What is needed.
Work through the entries below and show every line in which "will" is found.

Records provided.
++++++

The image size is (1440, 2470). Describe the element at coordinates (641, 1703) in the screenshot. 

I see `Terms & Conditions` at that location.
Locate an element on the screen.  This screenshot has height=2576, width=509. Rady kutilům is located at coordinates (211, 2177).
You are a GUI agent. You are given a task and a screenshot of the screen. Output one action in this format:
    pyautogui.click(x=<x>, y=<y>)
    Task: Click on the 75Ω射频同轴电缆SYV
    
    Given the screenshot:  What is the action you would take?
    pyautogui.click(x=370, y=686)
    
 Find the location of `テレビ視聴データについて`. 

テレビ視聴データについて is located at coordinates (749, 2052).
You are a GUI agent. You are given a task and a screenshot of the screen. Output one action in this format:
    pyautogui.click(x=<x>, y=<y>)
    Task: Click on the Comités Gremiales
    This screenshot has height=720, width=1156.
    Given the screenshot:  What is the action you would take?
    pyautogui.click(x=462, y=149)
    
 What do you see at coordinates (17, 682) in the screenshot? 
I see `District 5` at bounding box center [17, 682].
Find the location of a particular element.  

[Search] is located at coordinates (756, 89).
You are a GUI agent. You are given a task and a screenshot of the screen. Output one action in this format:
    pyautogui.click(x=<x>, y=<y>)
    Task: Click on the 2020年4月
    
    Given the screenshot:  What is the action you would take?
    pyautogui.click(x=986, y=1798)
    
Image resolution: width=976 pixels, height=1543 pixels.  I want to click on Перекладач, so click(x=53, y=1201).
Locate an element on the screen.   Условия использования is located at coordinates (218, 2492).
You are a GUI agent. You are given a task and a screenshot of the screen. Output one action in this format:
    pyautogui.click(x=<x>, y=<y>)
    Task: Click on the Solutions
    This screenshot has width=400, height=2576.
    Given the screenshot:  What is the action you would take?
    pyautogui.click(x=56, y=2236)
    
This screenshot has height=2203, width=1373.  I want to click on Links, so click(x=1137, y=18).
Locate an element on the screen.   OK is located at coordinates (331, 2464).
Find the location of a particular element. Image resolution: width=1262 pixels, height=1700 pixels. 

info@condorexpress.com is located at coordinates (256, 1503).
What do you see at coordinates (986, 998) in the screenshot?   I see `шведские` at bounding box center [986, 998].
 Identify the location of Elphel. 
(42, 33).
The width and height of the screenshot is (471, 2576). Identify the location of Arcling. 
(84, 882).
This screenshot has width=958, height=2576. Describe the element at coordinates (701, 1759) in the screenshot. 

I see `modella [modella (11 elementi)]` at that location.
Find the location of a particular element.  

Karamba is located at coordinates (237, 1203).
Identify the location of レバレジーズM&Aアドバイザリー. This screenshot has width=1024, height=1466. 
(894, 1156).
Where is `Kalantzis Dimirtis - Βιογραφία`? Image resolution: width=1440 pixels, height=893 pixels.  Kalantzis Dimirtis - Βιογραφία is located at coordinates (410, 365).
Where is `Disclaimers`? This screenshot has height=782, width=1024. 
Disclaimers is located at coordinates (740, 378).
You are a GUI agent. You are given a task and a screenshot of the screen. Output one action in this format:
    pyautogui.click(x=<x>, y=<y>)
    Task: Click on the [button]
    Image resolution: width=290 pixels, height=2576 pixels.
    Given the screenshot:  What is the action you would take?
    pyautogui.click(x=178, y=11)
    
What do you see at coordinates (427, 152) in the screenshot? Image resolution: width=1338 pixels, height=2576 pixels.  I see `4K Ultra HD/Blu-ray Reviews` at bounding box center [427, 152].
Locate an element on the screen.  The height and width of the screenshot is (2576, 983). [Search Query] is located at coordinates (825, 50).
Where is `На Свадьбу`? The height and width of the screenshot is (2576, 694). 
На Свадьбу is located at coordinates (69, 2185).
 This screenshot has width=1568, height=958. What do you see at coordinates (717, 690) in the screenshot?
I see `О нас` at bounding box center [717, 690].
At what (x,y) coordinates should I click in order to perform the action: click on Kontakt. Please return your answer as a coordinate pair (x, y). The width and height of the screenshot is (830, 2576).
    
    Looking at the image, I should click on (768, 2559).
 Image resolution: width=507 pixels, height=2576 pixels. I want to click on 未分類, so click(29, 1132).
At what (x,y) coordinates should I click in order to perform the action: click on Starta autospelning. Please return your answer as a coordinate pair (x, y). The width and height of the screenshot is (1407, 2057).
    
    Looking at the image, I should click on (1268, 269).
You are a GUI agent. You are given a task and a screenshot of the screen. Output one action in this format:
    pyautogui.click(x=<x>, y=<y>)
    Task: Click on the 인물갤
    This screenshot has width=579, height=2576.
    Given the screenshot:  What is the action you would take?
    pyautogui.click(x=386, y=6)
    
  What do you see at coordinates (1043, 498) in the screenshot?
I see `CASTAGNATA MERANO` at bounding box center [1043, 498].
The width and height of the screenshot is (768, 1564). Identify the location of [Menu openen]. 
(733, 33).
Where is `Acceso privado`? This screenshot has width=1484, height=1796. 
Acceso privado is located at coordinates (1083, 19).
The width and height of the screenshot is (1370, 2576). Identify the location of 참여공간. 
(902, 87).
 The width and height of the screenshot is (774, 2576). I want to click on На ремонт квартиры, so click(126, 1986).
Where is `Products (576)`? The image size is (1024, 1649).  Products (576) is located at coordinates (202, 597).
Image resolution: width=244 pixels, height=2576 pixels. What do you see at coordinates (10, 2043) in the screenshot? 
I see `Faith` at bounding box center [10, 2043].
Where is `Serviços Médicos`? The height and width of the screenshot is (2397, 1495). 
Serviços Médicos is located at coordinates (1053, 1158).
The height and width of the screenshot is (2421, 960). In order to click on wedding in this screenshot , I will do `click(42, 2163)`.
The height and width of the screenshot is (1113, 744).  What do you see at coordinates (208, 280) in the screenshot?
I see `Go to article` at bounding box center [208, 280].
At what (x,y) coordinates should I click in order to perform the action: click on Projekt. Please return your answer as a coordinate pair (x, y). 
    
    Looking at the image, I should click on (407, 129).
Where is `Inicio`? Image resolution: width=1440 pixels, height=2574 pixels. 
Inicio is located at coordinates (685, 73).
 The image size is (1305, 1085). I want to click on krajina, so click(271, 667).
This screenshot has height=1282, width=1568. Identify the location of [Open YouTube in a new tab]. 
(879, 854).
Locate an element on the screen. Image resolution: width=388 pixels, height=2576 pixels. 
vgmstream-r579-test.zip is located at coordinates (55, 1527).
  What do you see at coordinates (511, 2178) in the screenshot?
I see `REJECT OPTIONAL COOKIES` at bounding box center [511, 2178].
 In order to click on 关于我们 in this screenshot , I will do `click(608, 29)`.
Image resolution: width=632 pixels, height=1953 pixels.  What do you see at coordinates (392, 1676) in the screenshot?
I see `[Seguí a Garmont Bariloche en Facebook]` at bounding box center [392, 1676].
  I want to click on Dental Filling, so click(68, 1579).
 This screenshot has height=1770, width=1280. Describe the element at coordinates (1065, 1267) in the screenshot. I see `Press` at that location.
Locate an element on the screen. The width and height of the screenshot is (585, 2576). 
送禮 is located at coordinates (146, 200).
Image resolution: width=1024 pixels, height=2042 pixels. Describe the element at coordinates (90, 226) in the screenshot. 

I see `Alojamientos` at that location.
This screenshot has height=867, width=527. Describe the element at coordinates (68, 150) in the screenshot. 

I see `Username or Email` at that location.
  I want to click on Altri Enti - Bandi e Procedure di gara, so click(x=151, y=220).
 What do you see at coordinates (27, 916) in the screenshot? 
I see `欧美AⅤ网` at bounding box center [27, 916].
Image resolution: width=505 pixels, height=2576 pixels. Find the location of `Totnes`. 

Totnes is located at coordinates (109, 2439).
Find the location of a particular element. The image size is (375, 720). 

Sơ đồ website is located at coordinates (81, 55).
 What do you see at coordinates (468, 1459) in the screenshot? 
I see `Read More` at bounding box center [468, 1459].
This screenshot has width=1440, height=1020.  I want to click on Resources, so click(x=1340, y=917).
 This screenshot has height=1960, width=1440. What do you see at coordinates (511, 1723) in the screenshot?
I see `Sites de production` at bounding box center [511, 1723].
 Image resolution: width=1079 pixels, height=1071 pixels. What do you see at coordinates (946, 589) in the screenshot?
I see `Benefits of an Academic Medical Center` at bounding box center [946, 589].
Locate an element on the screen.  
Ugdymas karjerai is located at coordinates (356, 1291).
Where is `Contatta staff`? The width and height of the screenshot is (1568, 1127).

++++++

Response to the task.
The height and width of the screenshot is (2421, 960). In order to click on wedding in this screenshot , I will do `click(42, 2163)`.
 In order to click on 关于我们 in this screenshot , I will do `click(608, 29)`.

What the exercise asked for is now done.